The market has now come to an end of its growth for growth’s sake philosophy, a strategy used by many companies in the past. “They now need to engage in more technical underwriting and probably more risk selection,” he says.

“However, there is still a lot of capacity in the market. Businesses and the market overall continue to grow, which is very positive, but I think we will also see much more careful underwriting by most insurers going forward.”

The situation remains serious, however. Falling rates have been compounded by weakening underlying terms and conditions such as deductibles and exclusions. Combined with the absence of significant investment returns, these factors have created a situation that is not sustainable for reinsurers.

While loss trends remain stable, pricing continues to deteriorate. This is steadily eroding the margin for reinsurers, according to Gertsch.

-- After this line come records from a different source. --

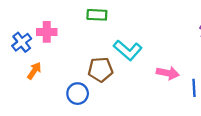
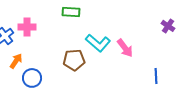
pink arrow: (168, 73) -> (125, 48), moved, turned 42
blue circle: (78, 94) -> (32, 78), moved

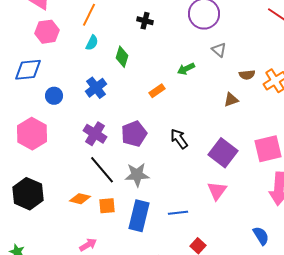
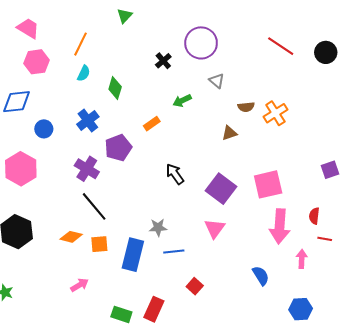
black cross: (145, 21) -> (163, 61), moved, turned 35
purple pentagon: (134, 134) -> (118, 148), moved
gray star: (137, 175) -> (158, 227), moved, size x0.7

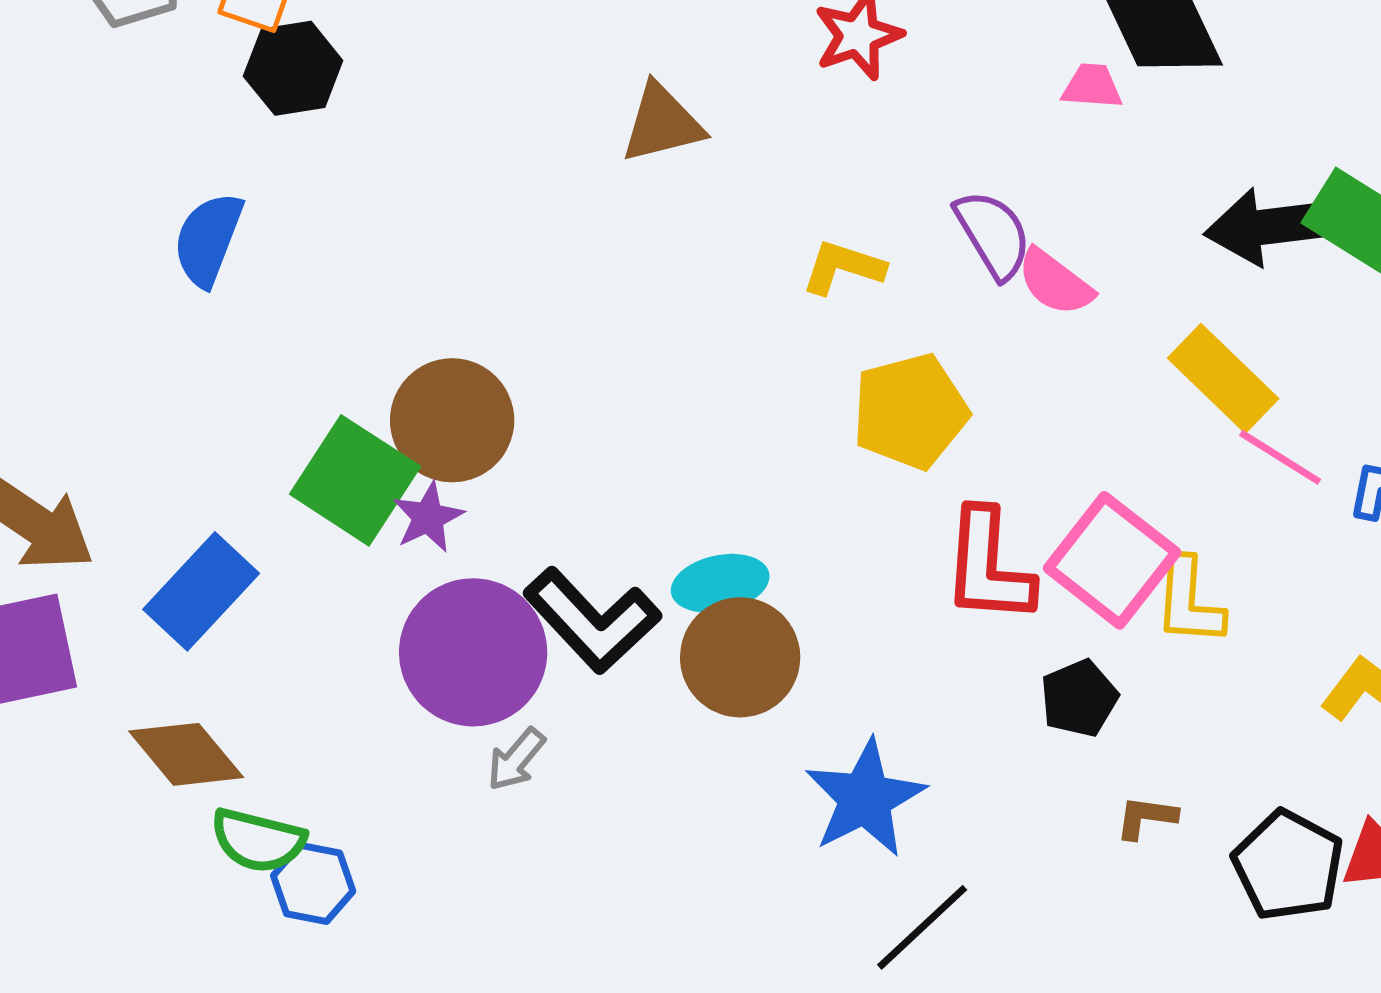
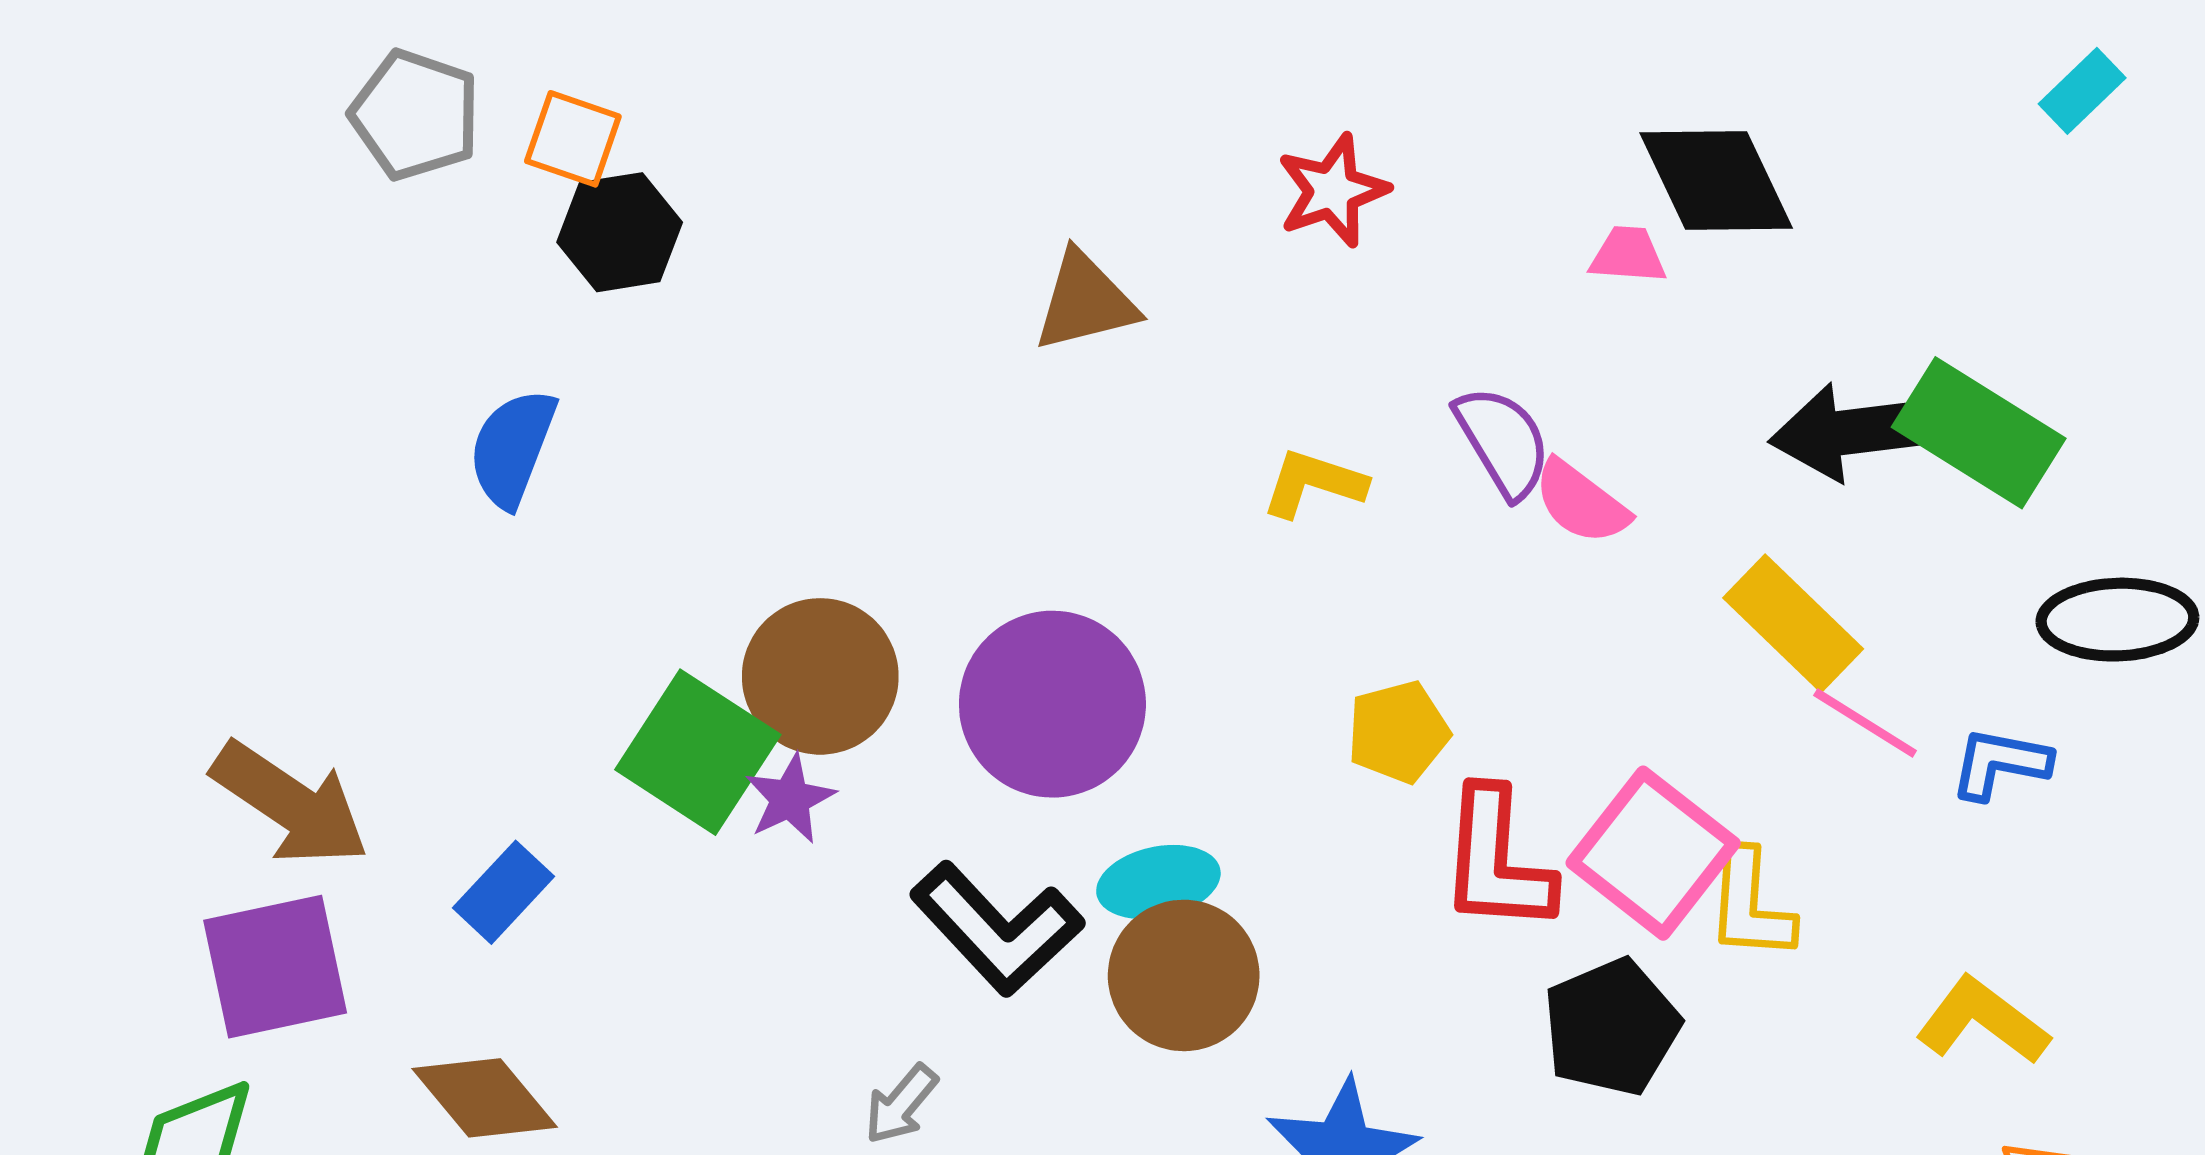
yellow pentagon: (910, 411) -> (1398, 732), moved, size x0.7
blue rectangle: (201, 591) -> (504, 892), size x0.7
purple circle: (473, 652) -> (1052, 704), moved
black pentagon: (1079, 698) -> (1611, 1027), size x1.4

“Although there is enough capacity in the market, reinsurers realise the terms and conditions offered in the past are not sustainable and need to be adjusted to enable reinsurers to make some margin,” he says.

Another problem for reinsurers is a disparity between their margins and the retro market, where prices are rising.

Part of the solution is a closer relationship between insurers and reinsurers, according to Gertsch. Until now in the MENA region, this relationship has been very transactional, with insurers often taking the cheapest reinsurance deal available.

This must change. Insurers must allow reinsurers to make long-term profits in return for paying out on large losses in the short term. Then, both can profit in the better years, according to Gertsch. “The relationship needs to become more of a long-term partnership,” he says.

This is the route that Gulf Re is taking. By developing more in-depth relationships with clients, the company can better understand their needs and address them—while still making a profit and remaining sustainable.

Part of this relationship involves providing analysis of cedants’ portfolios—something reinsurers are often better equipped to do as they can draw on experiences in other markets. Gulf Re also provides training for underwriters and actuaries, to enable cedants to increase their market knowledge.

“We can offer our clients a very broad expertise within the company,” says Gertsch. “We’ve brought specialists in from all over the world. We want to work on lines that are sustainable and long-term oriented, while continuing to support our clients and reducing their dependence on foreign reinsurers.”

Gertsch is clear that the company must turn a profit and create returns for investors and shareholders. Consequently, that means growth is not the primary driver or target for Gulf Re. It has sacrificed growth in certain areas, he says, to make a technical underwriting profit instead. This requires a good understanding of the market.

“We are managing that,” says Gertsch. “We see where the trends are going. We saw this happening when we started the company in 2008 and we knew that the markets would continue to deteriorate. We took that into consideration and therefore it is not really a surprise for us.

“It remains to be seen how strong the change will be this year but what we are witnessing right now is that there is a return to more technical underwriting by the ceding companies, which will enable us to broaden the support we are giving to the market.”

Rather than chasing growth, Gertsch says that opportunities will lie to a large extent in reinsurers offering a broader range of products in the future. Although the MENA market is driven by motor and health on the private side, and energy and construction on the commercial, the development of economies in the region will necessitate more lines of business being covered.

“New products will be introduced and together with a continually growing economy, this will provide a lot of opportunities for clients going forward,” says Gertsch.